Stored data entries
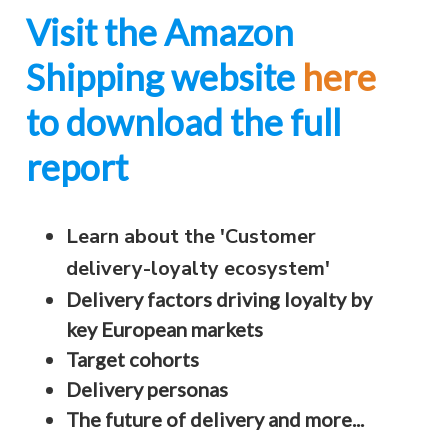
Visit the Amazon
Shipping website
here
to download the full
report
Learn about the 'Customer
delivery-loyalty ecosystem'
Delivery factors driving loyalty by
key European markets
Target cohorts
Delivery personas
The future of delivery and more...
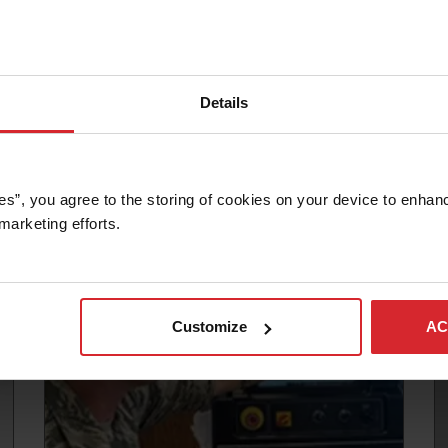
Details
Article
SHOULD YOU OWN A WATERJET?
es”, you agree to the storing of cookies on your device to enhanc
marketing efforts. 
Read more
Customize
AC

- **Directions**: Scan the entries above for the word "loyalty" and collect each line holding it.

- **Output for this task**:
delivery-loyalty ecosystem'
Delivery factors driving loyalty by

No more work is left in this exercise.